Vom reinen Kneipen-Happening ist diese Form der Literaturperformance zu einem Berufsfeld geworden. Beispielsweise, so Friedrich, würden Poetry-Slammer beispielsweise für Firmenveranstaltungen gebucht, um zwischen Vorträgen für Auflockerung zu sorgen.

Sie selbst hat gerade ihr erstes Buch „Wenn Erdbeerjoghurt auf Asphalt trifft“ vorgestellt - ein Auftragswerk, das 17 Kurzgeschichten enthält und das sie 2021 begleitend zu den 38. Baden-Württembergischen Literaturtage in Ettlingen geschrieben hat.

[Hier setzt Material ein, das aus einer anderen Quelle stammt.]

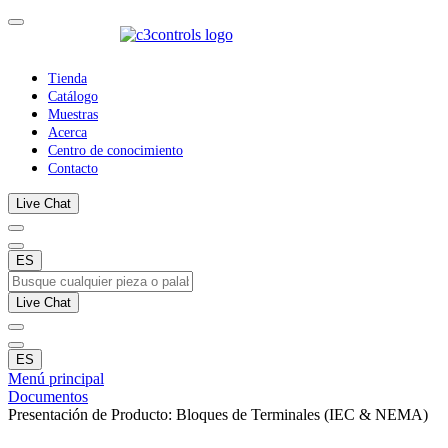
Tienda
Catálogo
Muestras
Acerca
Centro de conocimiento
Contacto
Live Chat
ES
Live Chat
ES
Menú principal
Documentos
Presentación de Producto: Bloques de Terminales (IEC & NEMA)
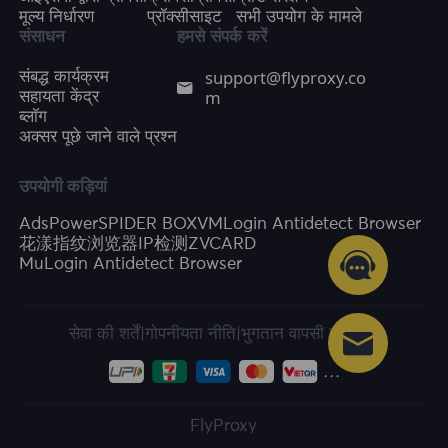
मूल्य निर्धारण
प्रॉक्सीसाइट
सभी उपयोग के मामले
संसाधन
हमसे संपर्क करें
support@flyproxy.co
संबद्ध कार्यक्रम
m
सहायता केंद्र
ब्लॉग
अक्सर पूछे जाने वाले प्रश्न
उपयोगी कड़ियां
AdsPower
SPIDER BOX
VMLogin Antidetect Browser
花漾指纹浏览器
IP检测
ZVCARD
MuLogin Antidetect Browser
सेवा की शर्तें
|
गोपनीयता नीति
|
भुगतान वापसी की नीति
FlyProxy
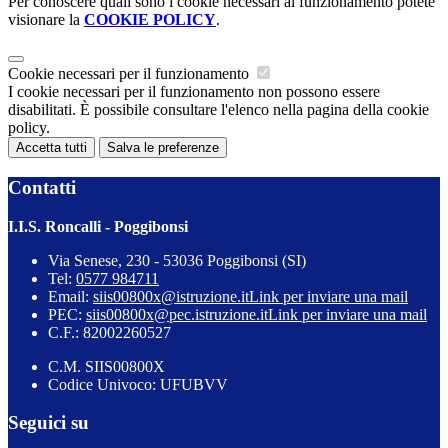
Per conoscere quali sono i cookie necessari al funzionamento potete
visionare la
COOKIE POLICY
.
Cookie necessari per il funzionamento
I cookie necessari per il funzionamento non possono essere
disabilitati. È possibile consultare l'elenco nella pagina della cookie
policy.
Accetta tutti
Salva le preferenze
Contatti
I.I.S. Roncalli - Poggibonsi
Via Senese, 230 - 53036 Poggibonsi (SI)
Tel:
0577 984711
Email:
siis00800x@istruzione.it
Link per inviare una mail
PEC:
siis00800x@pec.istruzione.it
Link per inviare una mail
C.F.: 82002260527
C.M. SIIS00800X
Codice Univoco: UFUBVV
Seguici su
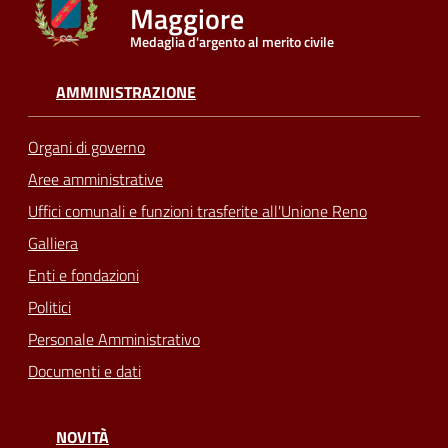
Maggiore
Medaglia d'argento al merito civile
Seguici
su
AMMINISTRAZIONE
Organi di governo
Aree amministrative
Uffici comunali e funzioni trasferite all'Unione Reno
Galliera
Enti e fondazioni
Politici
Personale Amministrativo
Documenti e dati
NOVITÀ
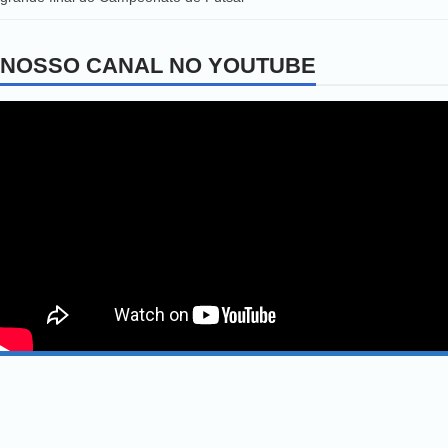
NOSSO CANAL NO YOUTUBE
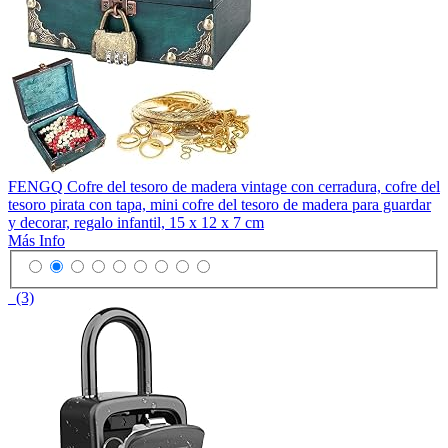
FENGQ Cofre del tesoro de madera vintage con cerradura, cofre del
tesoro pirata con tapa, mini cofre del tesoro de madera para guardar
y decorar, regalo infantil, 15 x 12 x 7 cm
Más Info
(3)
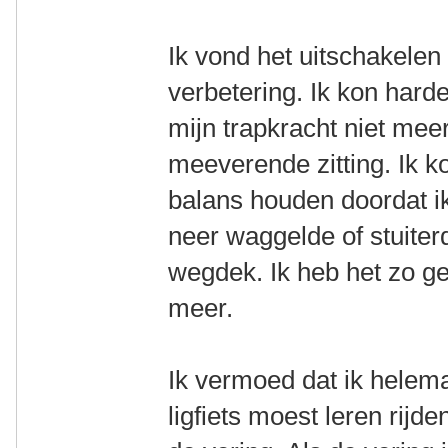
Ik vond het uitschakelen
verbetering. Ik kon hard
mijn trapkracht niet meer
meeverende zitting. Ik k
balans houden doordat ik
neer waggelde of stuiter
wegdek. Ik heb het zo g
meer.
Ik vermoed dat ik helema
ligfiets moest leren rij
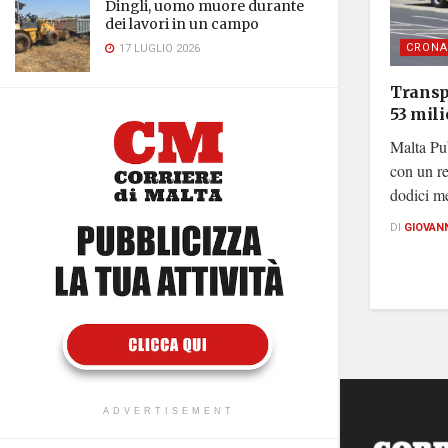
Dingli, uomo muore durante
dei lavori in un campo
CRONA
17 LUGLIO 2026
Transpo
53 mili
Malta Pub
con un re
dodici mes
DI
GIOVAN
ADVERTISEMENT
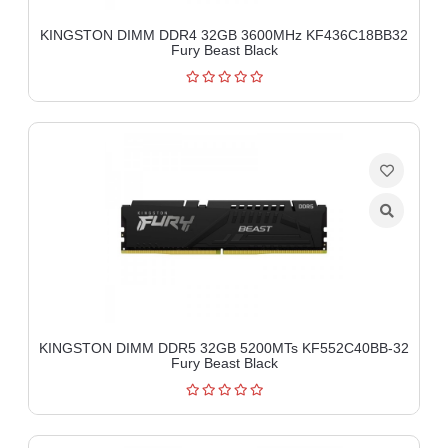
KINGSTON DIMM DDR4 32GB 3600MHz KF436C18BB32
Fury Beast Black
KINGSTON DIMM DDR5 32GB 5200MTs KF552C40BB-32
Fury Beast Black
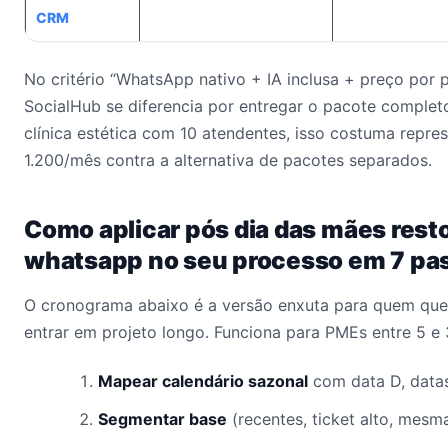
CRM
No critério “WhatsApp nativo + IA inclusa + preço por p
SocialHub se diferencia por entregar o pacote comple
clínica estética com 10 atendentes, isso costuma repr
1.200/mês contra a alternativa de pacotes separados.
Como aplicar pós dia das mães rest
whatsapp no seu processo em 7 pa
O cronograma abaixo é a versão enxuta para quem quer
entrar em projeto longo. Funciona para PMEs entre 5 e
Mapear calendário sazonal
com data D, datas
Segmentar base
(recentes, ticket alto, mesm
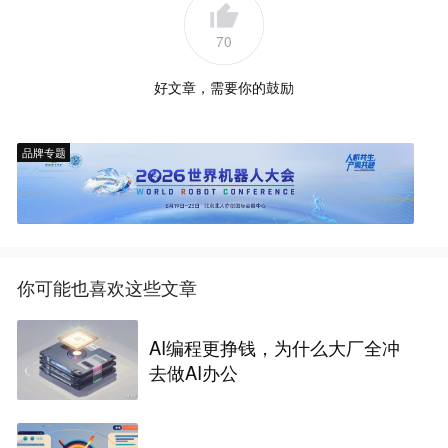
70
好文章，需要你的鼓励
品牌专题
你可能也喜欢这些文章
AI编程更挣钱，为什么大厂全冲
去做AI办公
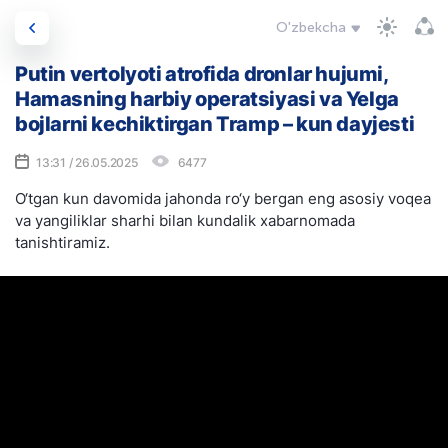
O'zbekcha
Putin vertolyoti atrofida dronlar hujumi,
Hamasning harbiy operatsiyasi va YeIga
bojlarni kechiktirgan Tramp – kun dayjesti
13:31 / 26.05.2025
6477
O‘tgan kun davomida jahonda ro‘y bergan eng asosiy voqea
va yangiliklar sharhi bilan kundalik xabarnomada
tanishtiramiz.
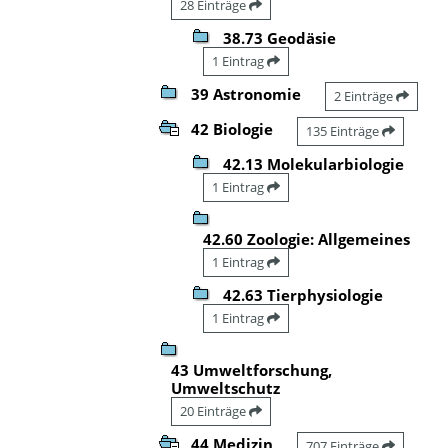
28 Einträge
38.73 Geodäsie
1 Eintrag
39 Astronomie
2 Einträge
42 Biologie
135 Einträge
42.13 Molekularbiologie
1 Eintrag
42.60 Zoologie: Allgemeines
1 Eintrag
42.63 Tierphysiologie
1 Eintrag
43 Umweltforschung,
Umweltschutz
20 Einträge
44 Medizin
707 Einträge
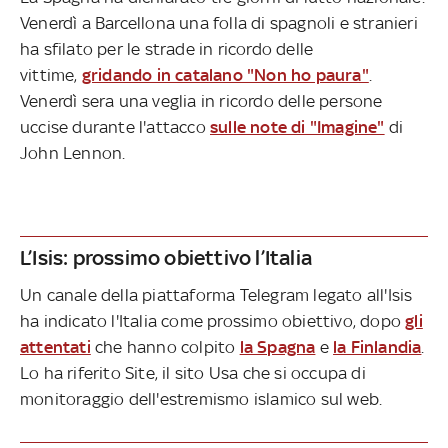
Venerdì a Barcellona una folla di spagnoli e stranieri
ha sfilato per le strade in ricordo delle
vittime,
gridando in catalano "Non ho paura"
.
Venerdì sera una veglia in ricordo delle persone
uccise durante l'attacco
sulle note di "Imagine"
di
John Lennon.
L’Isis: prossimo obiettivo l’Italia
Un canale della piattaforma Telegram legato all'Isis
ha indicato l'Italia come prossimo obiettivo, dopo
gli
attentati
che hanno colpito
la Spagna
e
la Finlandia
.
Lo ha riferito Site, il sito Usa che si occupa di
monitoraggio dell'estremismo islamico sul web.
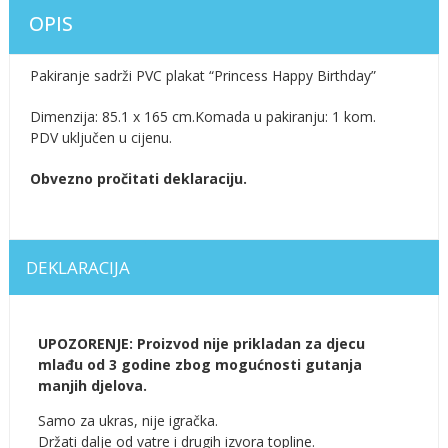
OPIS
Pakiranje sadrži PVC plakat “Princess Happy Birthday”
Dimenzija: 85.1 x 165 cm.Komada u pakiranju: 1 kom.
PDV uključen u cijenu.
Obvezno pročitati deklaraciju.
DEKLARACIJA
UPOZORENJE: Proizvod nije prikladan za djecu
mlađu od 3 godine zbog mogućnosti gutanja
manjih djelova.
Samo za ukras, nije igračka.
Držati dalje od vatre i drugih izvora topline.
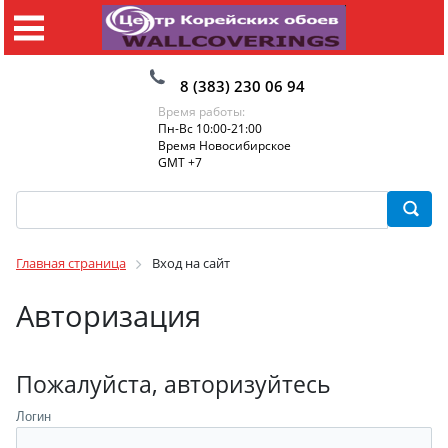
8 (383) 230 06 94
Время работы:
Пн-Вс 10:00-21:00
Время Новосибирское
GMT +7
Главная страница
Вход на сайт
Авторизация
Пожалуйста, авторизуйтесь
Логин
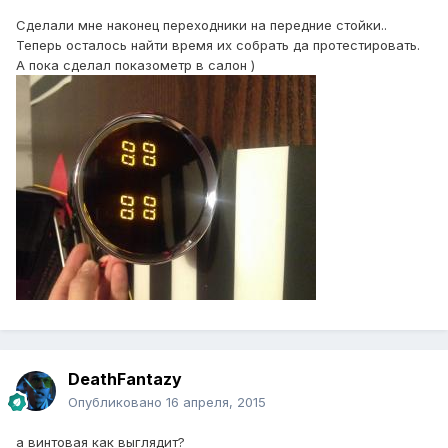
Сделали мне наконец переходники на передние стойки..
Теперь осталось найти время их собрать да протестировать.
А пока сделал показометр в салон )
DeathFantazy
Опубликовано
16 апреля, 2015
а винтовая как выглядит?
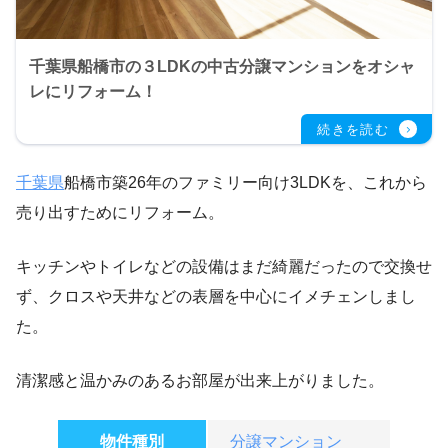
千葉県船橋市の３LDKの中古分譲マンションをオシャ
レにリフォーム！
千葉県
船橋市築26年のファミリー向け3LDKを、これから
売り出すためにリフォーム。
キッチンやトイレなどの設備はまだ綺麗だったので交換せ
ず、クロスや天井などの表層を中心にイメチェンしまし
た。
清潔感と温かみのあるお部屋が出来上がりました。
物件種別
分譲マンション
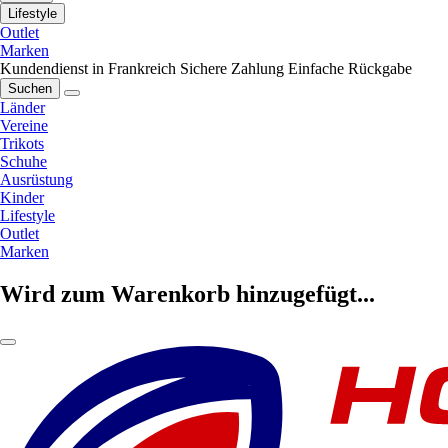
Lifestyle
Outlet
Marken
Kundendienst in Frankreich
Sichere Zahlung
Einfache Rückgabe
Suchen
Länder
Vereine
Trikots
Schuhe
Ausrüstung
Kinder
Lifestyle
Outlet
Marken
Wird zum Warenkorb hinzugefügt...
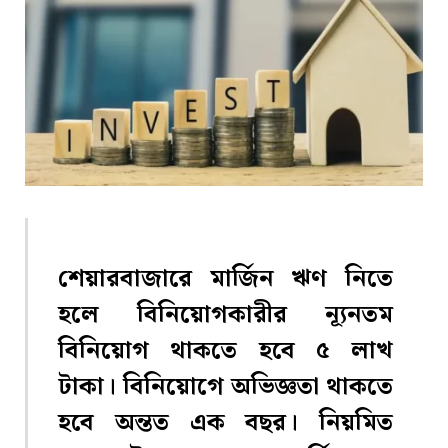
শেয়ারবাজারে মার্জিন ঋণ নিতে
হলে বিনিয়োগকারীর ন্যূনতম
বিনিয়োগ থাকতে হবে ৫ লাখ
টাকা। বিনিয়োগে অভিজ্ঞতা থাকতে
হবে অন্তত এক বছর। নিয়মিত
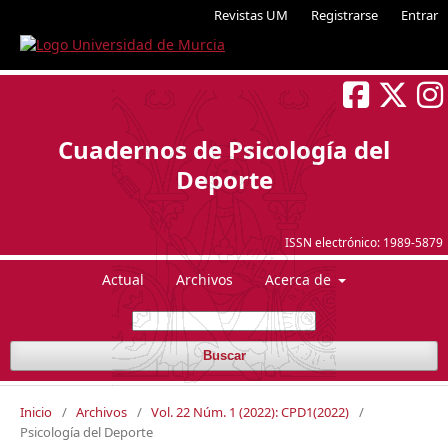
Revistas UM
Registrarse
Entrar
Cuadernos de Psicología del
Deporte
ISSN electrónico:
1989-5879
Actual
Archivos
Acerca de
Buscar
Inicio
/
Archivos
/
Vol. 22 Núm. 1 (2022): CPD1(2022)
/
Psicología del Deporte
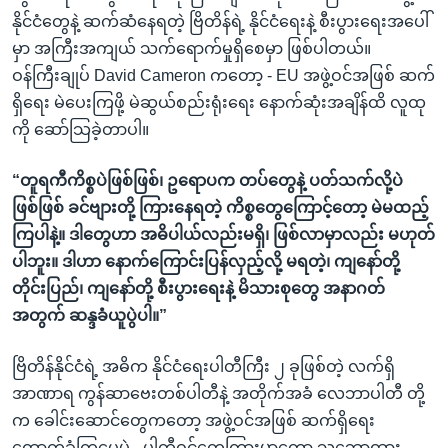
နိုင်ငံတွေနဲ့ ဆက်ဆံနေရတဲ့ ဗြိတိန်ရဲ့ နိုင်ငံရေးနဲ့ စီးပွားရေးအပေါ်
မှာ အကြီးအကျယ် သက်ရောက်မှုရှိစေမှာ ဖြစ်ပါတယ်။
ဝန်ကြီးချုပ် David Cameron ကတော့ - EU အဖွဲ့ဝင်အဖြစ် ဆက်
ရှိရေး မဲပေးကြဖို့ မဲဆွယ်စည်းရုံးရေး နောက်ဆုံးအချိန်ထိ လူထု
ကို ဆော်သြခဲ့တာပါ။
“တူရကီကိစ္စပဲဖြစ်ဖြစ်၊ ဥရောပက တပ်တွေနဲ့ ပတ်သက်လို့ပဲ
ဖြစ်ဖြစ် ခင်ဗျားတို့ ကြားနေရတဲ့ ကိစ္စတွေကြောင့်တော့ မဲမထည့်
ကြပါနဲ့။ ဒါတွေဟာ အဓိပါယ်လည်းမရှိ၊ ဖြစ်လာမှာလည်း မဟုတ်
ပါဘူး။ ဒါဟာ နောက်ကြောင်းပြန်လှည့်လို့ မရတဲ့၊ ကျနော်တို့
တိုင်းပြည်၊ ကျနော်တို့ စီးပွားရေးနဲ့ မိသားစုတွေ အနာဂတ်
အတွက် ဆန္ဒခံယူပွဲပါ။”
ဗြိတိန်နိုင်ငံရဲ့ အဓိက နိုင်ငံရေးပါတီကြီး ၂ ခုဖြစ်တဲ့ လက်ရှိ
အာဏာရ ကွန်ဆာဗေးတစ်ပါတီနဲ့ အတိုက်အခံ လေဘာပါတီ တို့
က ခေါင်းဆောင်တွေကတော့ အဖွဲ့ဝင်အဖြစ် ဆက်ရှိရေး
ထောက်ခံကြပေမဲ့ - ပါတီဝင်တွေကြားမှာတော့ သဘောထား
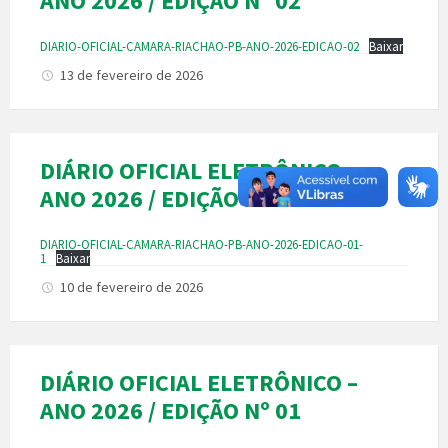
ANO 2026 / EDIÇÃO Nº 02
DIARIO-OFICIAL-CAMARA-RIACHAO-PB-ANO-2026-EDICAO-02
Baixar
13 de fevereiro de 2026
DIÁRIO OFICIAL ELETRÔNICO –
ANO 2026 / EDIÇÃO Nº 01-1
DIARIO-OFICIAL-CAMARA-RIACHAO-PB-ANO-2026-EDICAO-01-
1
Baixar
10 de fevereiro de 2026
DIÁRIO OFICIAL ELETRÔNICO –
ANO 2026 / EDIÇÃO Nº 01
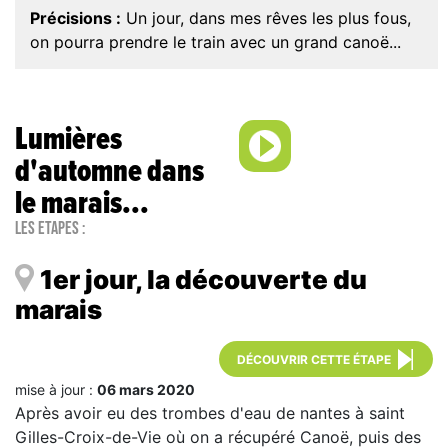
Précisions :
Un jour, dans mes rêves les plus fous,
on pourra prendre le train avec un grand canoë...
Lumières
d'automne dans
le marais...
Les étapes :
1er jour, la découverte du
marais
DÉCOUVRIR CETTE ÉTAPE
mise à jour :
06 mars 2020
Après avoir eu des trombes d'eau de nantes à saint
Gilles-Croix-de-Vie où on a récupéré Canoë, puis des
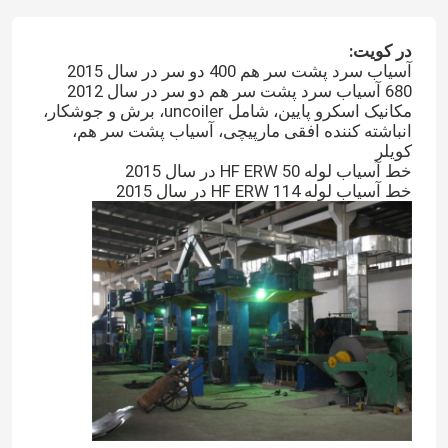
در کویت:
آسیاب سرد پشت سر هم 400 دو سر در سال 2015
680 آسیاب سرد پشت سر هم دو سر در سال 2012
مکانیک اسکرو پایین، شامل uncoiler، برش و جوشکار،
انباشته کننده افقی مارپیچی، آسیاب پشت سر هم،
کویلر
خط آسیاب لوله 50 HF ERW در سال 2015
خط آسیاب لوله 114 HF ERW در سال 2015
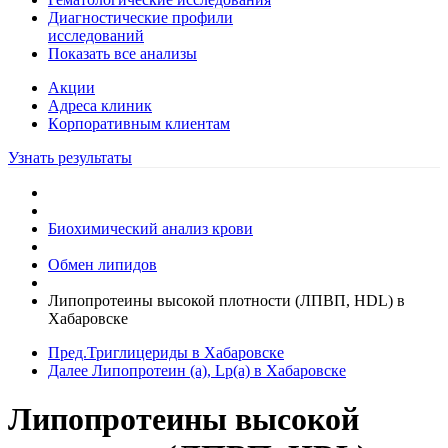
Диагностические профили
исследований
Показать все анализы
Акции
Адреса клиник
Кoрпоративным клиентам
Узнать результаты
Биохимический анализ крови
Обмен липидов
Липопротеины высокой плотности (ЛПВП, HDL) в
Хабаровске
Пред.
Триглицериды в Хабаровске
Далее
Липопротеин (a), Lp(a) в Хабаровске
Липопротеины высокой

„Auch da haben mir schon einige Leute gesagt, dass man meine Herkunft von der Slam-Poetry positiv merkt“, sagt Friedrich. „Die Gewöhnung daran, für ein Publikum zu arbeiten, hat mein Schreiben in den vergangenen Jahren schon verändert. Denn einen Slam-Text muss man beim ersten Hören verstehen können.“

Service

Poetry-Slam „Dead and Alive“ zur Eröffnung der Karlsruher Literaturtage am Freitag, 7. Oktober, ab 20.30 Uhr im Badischen Staatstheater. Weiteres Programm: www.literaturtage-karlsruhe.de. Das Buch „Wenn Erdbeerjoghurt auf Asphalt trifft“ von Natalie Friedrich ist erschienen im Verlag Lindemanns (210 Seiten, 12,80 Euro).